Lexical structure
Tokens
Each source file is divided into tokens, starting from the beginning of the file.
Identifiers (id) are case sensitive. Some of them are reserved; see section Reserved words below.
id :: alpha alphanum+ alpha :: "a".."z" | "A".."Z" | "_" alphanum :: alpha | digit digit :: "0".."9"
Numeric literals (int and float) are entered in base 10. Floating point literals can optionally have a fractional part, separated with a dot, and an integer exponent, separated with the letter e. If the exponent is present, the numeric value before the exponent is multiplied by 10**e, where e is the numeric value of the exponent.
int :: digit+ float :: digit+ exponent | digit* "." digit+ [ exponent ] exponent :: ("e" | "E") ["+" | "-"] digit+
String literals (str) are entered within single or double quotes. The surrounding quotes are not part of the string value. Literal double quotes in double-quoted strings and literal single quotes in single-quoted strings must be duplicated.

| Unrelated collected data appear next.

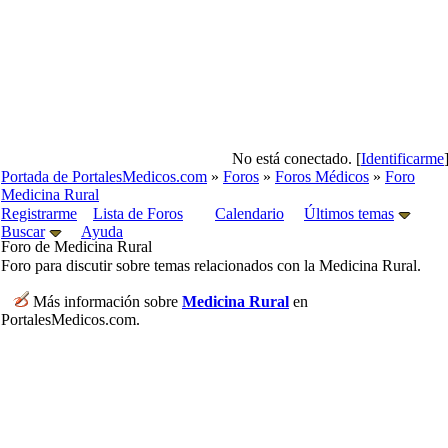
No está conectado. [
Identificarme
Portada de PortalesMedicos.com
»
Foros
»
Foros Médicos
»
Foro
Medicina Rural
Registrarme
Lista de Foros
Calendario
Últimos temas
Buscar
Ayuda
Foro de Medicina Rural
Foro para discutir sobre temas relacionados con la Medicina Rural.
Más información sobre
Medicina Rural
en
PortalesMedicos.com.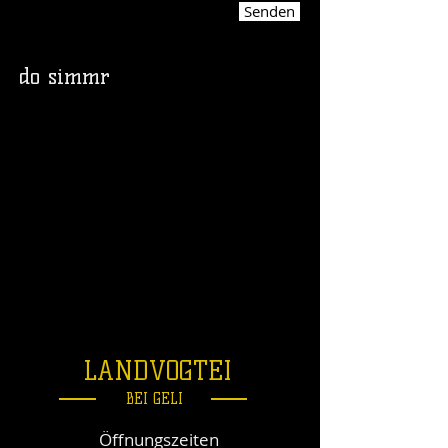
Senden
do simmr
LANDVOGTEI
BEI GELI
Öffnungszeiten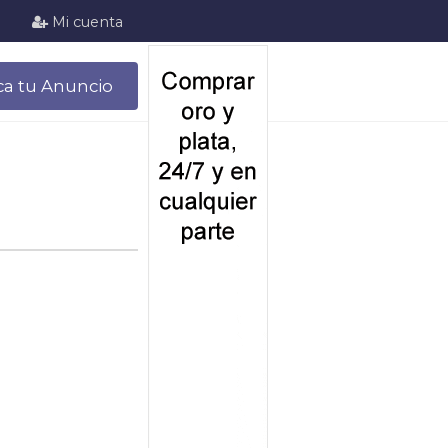
Mi cuenta
ca tu Anuncio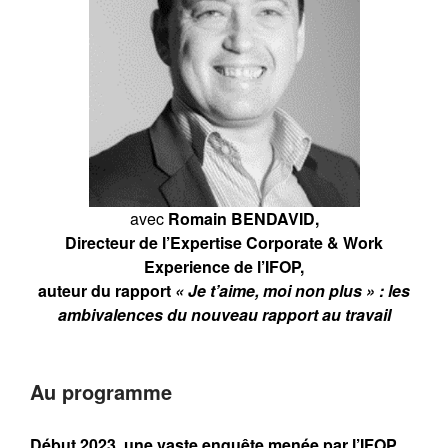
Forum 2021
Forum 2020
Forum 2019
Forum 2018
Forum 2017
Contact
Forum 2026
avec
Romain BENDAVID,
Directeur de l’Expertise Corporate & Work
Experience de l’IFOP,
Forum MR21 2026
auteur du rapport
« Je t’aime, moi non plus » : les
Dialogue MR21 – Stop au culte
ambivalences du nouveau rapport au travail
de la performance dans
l’entreprise
Dialogue MR12 – La CS3D :
Au programme
Force ou talon d’Achille des
entreprises européennes ?
Début 2023, une vaste enquête menée par l’IFOP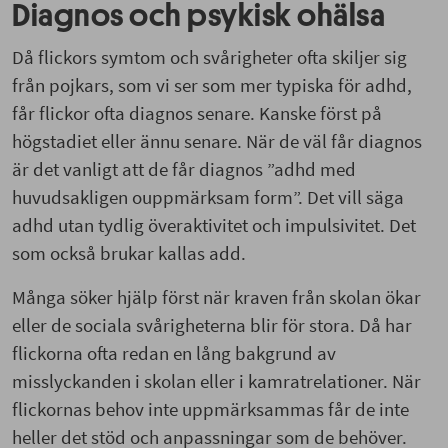
Diagnos och psykisk ohälsa
Då flickors symtom och svårigheter ofta skiljer sig
från pojkars, som vi ser som mer typiska för adhd,
får flickor ofta diagnos senare. Kanske först på
högstadiet eller ännu senare. När de väl får diagnos
är det vanligt att de får diagnos ”adhd med
huvudsakligen ouppmärksam form”. Det vill säga
adhd utan tydlig överaktivitet och impulsivitet. Det
som också brukar kallas add.
Många söker hjälp först när kraven från skolan ökar
eller de sociala svårigheterna blir för stora. Då har
flickorna ofta redan en lång bakgrund av
misslyckanden i skolan eller i kamratrelationer. När
flickornas behov inte uppmärksammas får de inte
heller det stöd och anpassningar som de behöver.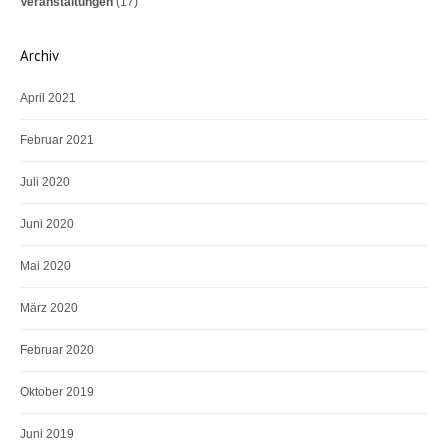
Veranstaltungen
(17)
Archiv
April 2021
Februar 2021
Juli 2020
Juni 2020
Mai 2020
März 2020
Februar 2020
Oktober 2019
Juni 2019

str :: <"> (<any character except ", CR or LF> | <"> <">)* <"> | <'> (<any character except ', CR or LF> | <'> <'>)* <'>
A sequence of form \uHHHH within a string literal, where each H is a hexadecimal digit (0..9, a..f or A..F), is mapped to the character code represented by the hexadecimal number. Backslash characters are not special within string literals unless immediately followed by "u" and a 4-digit hexadecimal number.

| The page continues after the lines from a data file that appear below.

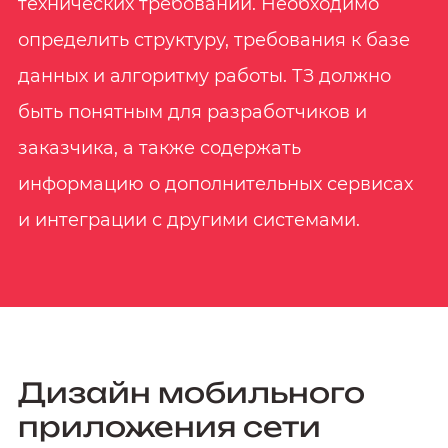
технических требований. Необходимо
определить структуру, требования к базе
данных и алгоритму работы. ТЗ должно
быть понятным для разработчиков и
заказчика, а также содержать
информацию о дополнительных сервисах
и интеграции с другими системами.
Дизайн мобильного
приложения сети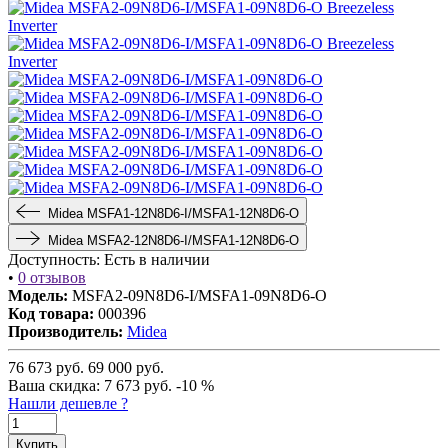
Midea MSFA1-12N8D6-I/MSFA1-12N8D6-O
Midea MSFA2-12N8D6-I/MSFA1-12N8D6-O
Доступность:
Есть в наличии
•
0 отзывов
Модель:
MSFA2-09N8D6-I/MSFA1-09N8D6-O
Код товара:
000396
Производитель:
Midea
76 673
руб.
69 000
руб.
Ваша cкидка:
7 673
руб.
-10 %
Нашли дешевле ?
Купить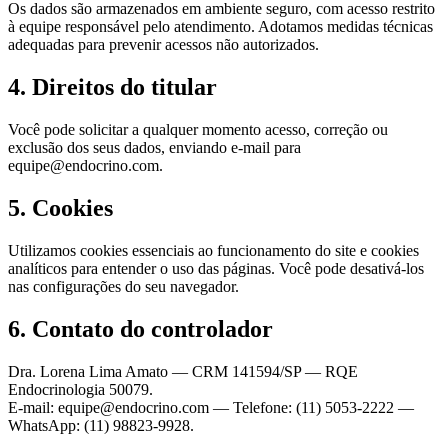
Os dados são armazenados em ambiente seguro, com acesso restrito
à equipe responsável pelo atendimento. Adotamos medidas técnicas
adequadas para prevenir acessos não autorizados.
4. Direitos do titular
Você pode solicitar a qualquer momento acesso, correção ou
exclusão dos seus dados, enviando e-mail para
equipe@endocrino.com.
5. Cookies
Utilizamos cookies essenciais ao funcionamento do site e cookies
analíticos para entender o uso das páginas. Você pode desativá-los
nas configurações do seu navegador.
6. Contato do controlador
Dra. Lorena Lima Amato — CRM 141594/SP — RQE
Endocrinologia 50079.
E-mail: equipe@endocrino.com — Telefone: (11) 5053-2222 —
WhatsApp: (11) 98823-9928.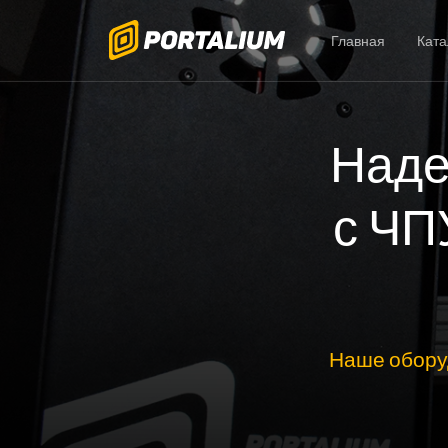
Главная
Ката
Наде
с ЧП
Наше обору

Various non-alphanumeric operator and punctuator tokens are defined:
opsym :: "+" | "-" | "*" | "/" | "**" | ":" | "==" | "!=" | "<" | ">" | ">=" | "<=" punct :: "(" | ")" | "[" | "]" | "," | "=" | "+=" | "-=" | "*=" | "/=" | "**=" | "::"
Newlines and semicolons can be used as statement separators (br). They are interchangeable. Repeated statement separators behave identically to a single statement separator.

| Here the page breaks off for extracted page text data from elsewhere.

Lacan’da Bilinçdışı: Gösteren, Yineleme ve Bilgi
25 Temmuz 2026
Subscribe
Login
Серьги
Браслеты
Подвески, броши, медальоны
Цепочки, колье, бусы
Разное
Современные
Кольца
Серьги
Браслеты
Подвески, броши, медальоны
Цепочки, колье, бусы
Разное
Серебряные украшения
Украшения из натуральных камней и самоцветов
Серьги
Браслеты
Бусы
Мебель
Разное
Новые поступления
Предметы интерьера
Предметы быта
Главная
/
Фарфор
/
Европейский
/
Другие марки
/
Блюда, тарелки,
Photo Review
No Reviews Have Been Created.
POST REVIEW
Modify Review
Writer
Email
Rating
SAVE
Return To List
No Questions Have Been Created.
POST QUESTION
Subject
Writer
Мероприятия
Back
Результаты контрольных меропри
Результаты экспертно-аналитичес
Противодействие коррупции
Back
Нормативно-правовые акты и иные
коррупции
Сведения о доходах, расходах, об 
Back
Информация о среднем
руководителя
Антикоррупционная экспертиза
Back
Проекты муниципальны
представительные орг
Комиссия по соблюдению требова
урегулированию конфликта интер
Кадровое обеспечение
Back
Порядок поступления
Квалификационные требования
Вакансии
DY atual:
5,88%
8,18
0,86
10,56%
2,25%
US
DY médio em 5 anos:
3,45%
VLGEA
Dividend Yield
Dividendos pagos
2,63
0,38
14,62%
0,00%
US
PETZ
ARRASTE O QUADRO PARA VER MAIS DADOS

br :: (newline | ";")+ newline :: <CR> <LF> | <LF> | <CR>
Whitespace and comments are ignored before and after tokens. Whitespace characters are optional, except between a token ending with an alphanumeric character and another token starting with an alphanumeric character, in which case they are required. Finally, there must be no whitespace characters before the initial-comment and utf8-bom tokens.
whitespace :: " " | <TAB> comment :: "--" <any character except CR or LF>*
An initial source line starting with #! is interpreted as a comment:
initial-comment :: "#!" <any character except CR or LF>*
The special utf8-bom token may be present at the start of UTF-8 encoded files:
utf8-bom :: <EF> <BB> <BF>
Joining lines
Newlines after the following tokens are interpreted as whitespace, not as statement separators:
+ - * / ** div mod and or : to is == != < <= >= ( [ = += -= *= /= **= ,
This can be used to divide long lines into multiple shorter lines.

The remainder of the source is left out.